[140072] in North American Network Operators' Group
Re: How do you put a TV station on the Mbone?
daemon@ATHENA.MIT.EDU (Martin Millnert)
Fri Apr 29 20:01:42 2011
In-Reply-To: <20110429234405.GA31563@srv03.cluenet.de>
Date: Fri, 29 Apr 2011 20:01:37 -0400
From: Martin Millnert <millnert@gmail.com>
To: nanog@nanog.org
Errors-To: nanog-bounces+nanog.discuss=bloom-picayune.mit.edu@nanog.org
Daniel,
On Fri, Apr 29, 2011 at 7:44 PM, Daniel Roesen <dr@cluenet.de> wrote:
> On Fri, Apr 29, 2011 at 05:51:25PM -0400, Jay Ashworth wrote:
>> > Imagine: multicast internet radio! Awesome!
>>
>> That would, indeed, be awesome; when everyone in my office was listening to
>> the royal wedding, there would be a *much* higher chance of them all being
>> in sync.
>
> That reminds me of 9/11. When the tragic event unfolded, we sat in the
> office. News made the rounds verbally, and people started looking for
> streaming services at their personal desks (no TVs around). People
> pretty quickly gave up trying to find streams and news portals which were
> actually working fine and the crowd gathering behind me watching over my
> shoulder became bigger and bigger.
>
> Why? Because I was in the fortunate position of being able to watch an
> Mbone multicast stream of some news TV broadcaster... cannot remember
> wether it was CNN or BBC or someone else entirely. Back then, a collegue
> was playing around with IP multicast and my desktop machine had connectivity
> to his Mbone-connected playground. :)
>
> IP multicast was the only way for us to see what happened, live.

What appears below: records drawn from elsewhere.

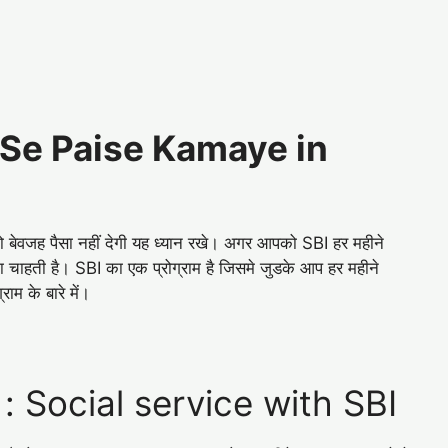
SBI Se Paise Kamaye in
ो बेवजह पैसा नहीं देगी यह ध्यान रखे। अगर आपको SBI हर महीने
 चाहती है। SBI का एक प्रोग्राम है जिसमे जुडके आप हर महीने
म के बारे में।
 : Social service with SBI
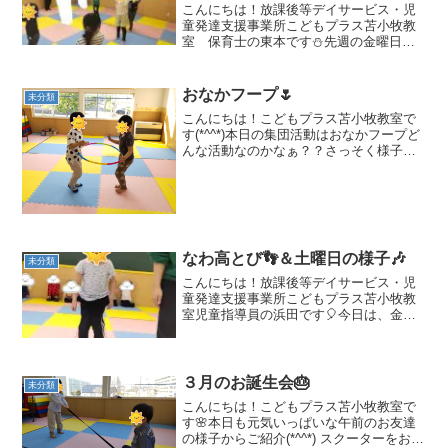
こんにちは！放課後等デイサービス・児
童発達支援事業所こどもプラス苫小牧教
室 保育士の東本です⛄先週の金曜日の
集団活動をご紹介します🌟🌟金曜日は、
ダンスの日でした🎶🎵あわてんぼうのサ
ンタクロースをみんなで踊りましたよ😊
おなかフープ🌷
未分類
😊 音楽に合わせて踊りま...
こんにちは！こどもプラス苫小牧教室で
す(*^^*)本日の集団活動はおなかフープど
んな活動なのかなぁ？？さっそく様子を
のぞいてみましょう🎵ペアで行う活動
で、おなかでフープをはさみカニ歩きで
横に進みます🦀落とさないようにちょっ
とフープを押すこと...
なわ高とび👣＆土曜日の様子🎶
未分類
こんにちは！放課後等デイサービス・児
童発達支援事業所こどもプラス苫小牧教
室児童指導員の浜田です🎈今日は、金曜
日と土曜日の様子をご紹介します💭金曜
日の集団活動は、なわ高とびでした👣跳
ぶ時はつま先立ち・着地は足の裏全てを
付けて着地します✨まずは...
３月のお誕生会🎂
未分類
こんにちは！こどもプラス苫小牧教室で
す🌸本日も元気いっぱいな午前のお友達
の様子からご紹介(*^^*) スクーターをお友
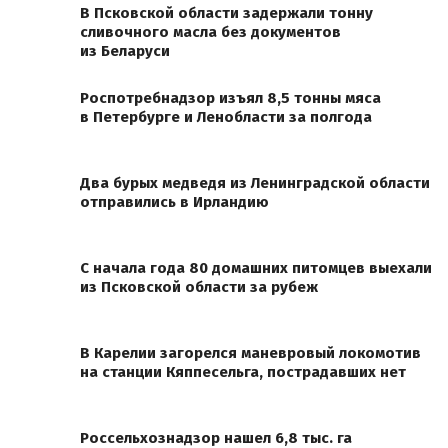
В Псковской области задержали тонну
сливочного масла без документов
из Беларуси
Роспотребнадзор изъял 8,5 тонны мяса
в Петербурге и Ленобласти за полгода
Два бурых медведя из Ленинградской области
отправились в Ирландию
С начала года 80 домашних питомцев выехали
из Псковской области за рубеж
В Карелии загорелся маневровый локомотив
на станции Кяппесельга, пострадавших нет
Россельхознадзор нашел 6,8 тыс. га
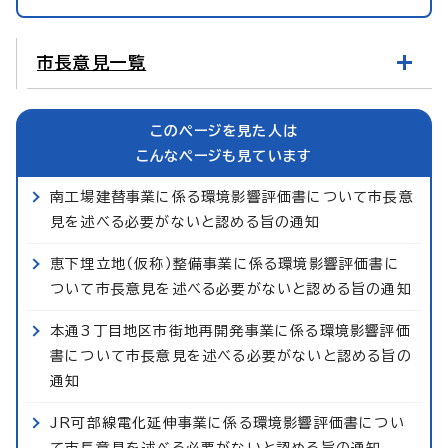
市長意見一覧
このページを見た人は
こんなページも見ています
南工場建替事業に係る環境影響評価書について市長意
見を述べる必要がないと認める旨の通知
恵下埋立地（仮称）整備事業に係る環境影響評価書に
ついて市長意見を述べる必要がないと認める旨の通知
本通3丁目地区市街地再開発事業に係る環境影響評価
書について市長意見を述べる必要がないと認める旨の
通知
JR可部線電化延伸事業に係る環境影響評価書につい
て市長意見を述べる必要がないと認める旨の通知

> Unicast failed miserably.
+10
I've been meaning to write something similar. Multicast infrastructure
in place absolutely and certainly has a role to play in
"humanity-wide" events.
Also, having a 'free' distribution channel for those moving images
carrying such licensing that it does not matter how many eyeballs see
them, could be valuable as well.
I made sure to get this capability in the network I worked on last.